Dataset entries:

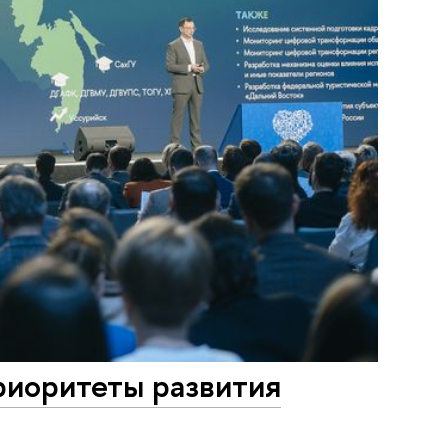
риоритеты развития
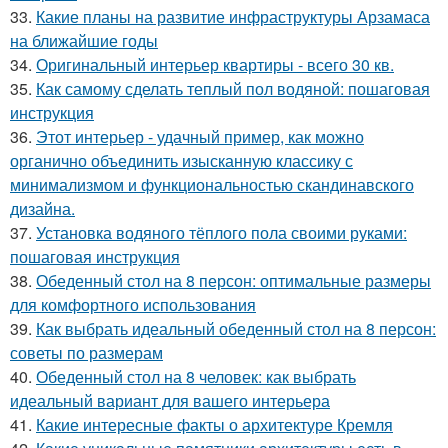
33.
Какие планы на развитие инфраструктуры Арзамаса
на ближайшие годы
34.
Оригинальный интерьер квартиры - всего 30 кв.
35.
Как самому сделать теплый пол водяной: пошаговая
инструкция
36.
Этот интерьер - удачный пример, как можно
органично объединить изысканную классику с
минимализмом и функциональностью скандинавского
дизайна.
37.
Установка водяного тёплого пола своими руками:
пошаговая инструкция
38.
Обеденный стол на 8 персон: оптимальные размеры
для комфортного использования
39.
Как выбрать идеальный обеденный стол на 8 персон:
советы по размерам
40.
Обеденный стол на 8 человек: как выбрать
идеальный вариант для вашего интерьера
41.
Какие интересные факты о архитектуре Кремля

■ WHAT YOU HAVE TO DO ■
The entries above are to be restated verbatim, with no pictures carried over.

■ RESPONSE BOX ■
риоритеты развития
33.
Какие планы на развитие инфраструктуры Арзамаса
на ближайшие годы
34.
Оригинальный интерьер квартиры - всего 30 кв.
35.
Как самому сделать теплый пол водяной: пошаговая
инструкция
36.
Этот интерьер - удачный пример, как можно
органично объединить изысканную классику с
минимализмом и функциональностью скандинавского
дизайна.
37.
Установка водяного тёплого пола своими руками:
пошаговая инструкция
38.
Обеденный стол на 8 персон: оптимальные размеры
для комфортного использования
39.
Как выбрать идеальный обеденный стол на 8 персон:
советы по размерам
40.
Обеденный стол на 8 человек: как выбрать
идеальный вариант для вашего интерьера
41.
Какие интересные факты о архитектуре Кремля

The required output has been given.